Current debates on big data and data-centric research  have reignited social and cultural interest in what counts as data, and under which conditions data are transformed into knowledge. I propose a philosophical perspective on these issues that builds on long-standing discussions of inferential processes within philosophy, and on the history of scientific data production and use. I consider data as tools for communication, whose main function is to enable intellectual and material exchanges across individuals, collectives, cultures, governments, and – in the case of biology – species, and whose mobility across these groups is a hard-won achievement.

When conceptualizing data as tools that people use to understand the world and communicate with each other, one stresses their role as sources of knowledge, rather than knowledge in themselves. An object becomes a datum when it is treated as potential or actual evidence for one or more prospective knowledge claims. For instance, the observation “this tree has 46 brown leaves” can be used as evidence (or not) depending on the circumstances under which it is made as well as the circumstances under which it is interpreted.  If a small child utters this sentence as a result of counting leaves in his garden, and he and nobody else uses it for any other purpose, the observation does not function as a datum, since it is not being used as evidence for any claim. But suppose that the observation is heard by a climate scientist interested in the rate of leaf shedding in deciduous trees: such a person may use it as evidence for claims about the relation between shedding and climate change in a specific region. A plant scientists interested in one of the many pathogenic infections currently threatening forests in the Northern Hemisphere, which typically make the leaves of affected trees turn brown, may instead interpret the observation as evidence that the tree is infected by a pathogenic fungus. One can imagine many more situations under which this same observation may function as evidence for other claims, depending on who is evaluating it, with which background knowledge and for which purposes. It follows that the evidential value of a datum such as this can vary. Furthermore, I argue that the scope and variety of claims which data may be used to corroborate is impossible to fully predict, since it is so steeped in specific and changeable factors. The extent to which the evidential value of a given dataset can vary is impossible to determine a priori.

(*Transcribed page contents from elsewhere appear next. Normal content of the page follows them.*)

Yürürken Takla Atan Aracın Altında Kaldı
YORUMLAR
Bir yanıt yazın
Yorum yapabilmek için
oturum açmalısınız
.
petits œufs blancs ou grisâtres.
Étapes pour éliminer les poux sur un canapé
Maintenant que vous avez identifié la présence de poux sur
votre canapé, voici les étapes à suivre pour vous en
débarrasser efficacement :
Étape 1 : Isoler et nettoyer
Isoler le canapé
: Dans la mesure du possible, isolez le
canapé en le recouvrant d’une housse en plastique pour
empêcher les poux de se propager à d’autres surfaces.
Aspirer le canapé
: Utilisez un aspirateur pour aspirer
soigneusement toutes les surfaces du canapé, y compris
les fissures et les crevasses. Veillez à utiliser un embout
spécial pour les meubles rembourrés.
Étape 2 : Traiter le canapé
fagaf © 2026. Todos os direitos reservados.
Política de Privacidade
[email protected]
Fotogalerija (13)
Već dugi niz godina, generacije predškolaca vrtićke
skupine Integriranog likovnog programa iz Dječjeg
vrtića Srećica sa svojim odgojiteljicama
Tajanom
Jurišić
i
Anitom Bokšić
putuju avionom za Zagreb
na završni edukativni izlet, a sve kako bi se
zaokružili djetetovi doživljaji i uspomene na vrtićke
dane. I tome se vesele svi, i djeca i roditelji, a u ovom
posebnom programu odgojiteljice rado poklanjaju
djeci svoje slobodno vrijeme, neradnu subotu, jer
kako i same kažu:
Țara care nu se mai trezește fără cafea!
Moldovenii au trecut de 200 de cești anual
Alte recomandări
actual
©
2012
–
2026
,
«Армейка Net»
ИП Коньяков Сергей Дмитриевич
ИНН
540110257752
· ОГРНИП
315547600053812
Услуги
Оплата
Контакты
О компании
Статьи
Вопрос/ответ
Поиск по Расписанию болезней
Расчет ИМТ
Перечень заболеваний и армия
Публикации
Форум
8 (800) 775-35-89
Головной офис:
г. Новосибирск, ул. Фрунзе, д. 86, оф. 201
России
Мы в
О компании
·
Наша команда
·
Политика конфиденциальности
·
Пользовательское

In this view, ‘data’ is a relational category applied to research outputs that are taken, at specific moments of inquiry, to provide evidence for knowledge claims of interest to the researchers involved. Data consist of a specific way of expressing and presenting information, which is produced and/or incorporated in research practices so as to be available as a source of evidence, and whose scientific significance depend on the context in which it is used. They do not have truth-value in and of themselves, nor are they straightforward representations of given phenomena. Rather, data are fungible objects, which are defined by their portability across different contexts of use and their prospective usefulness as evidence. The same set of objects may or may not be functioning as data, depending on whether it can be passed around a community of researchers and on which role it is made to play in scientific inquiry; and the ways in which data are organised and visualized for dissemination has a significant impact on the ways in which data are re-used across contexts.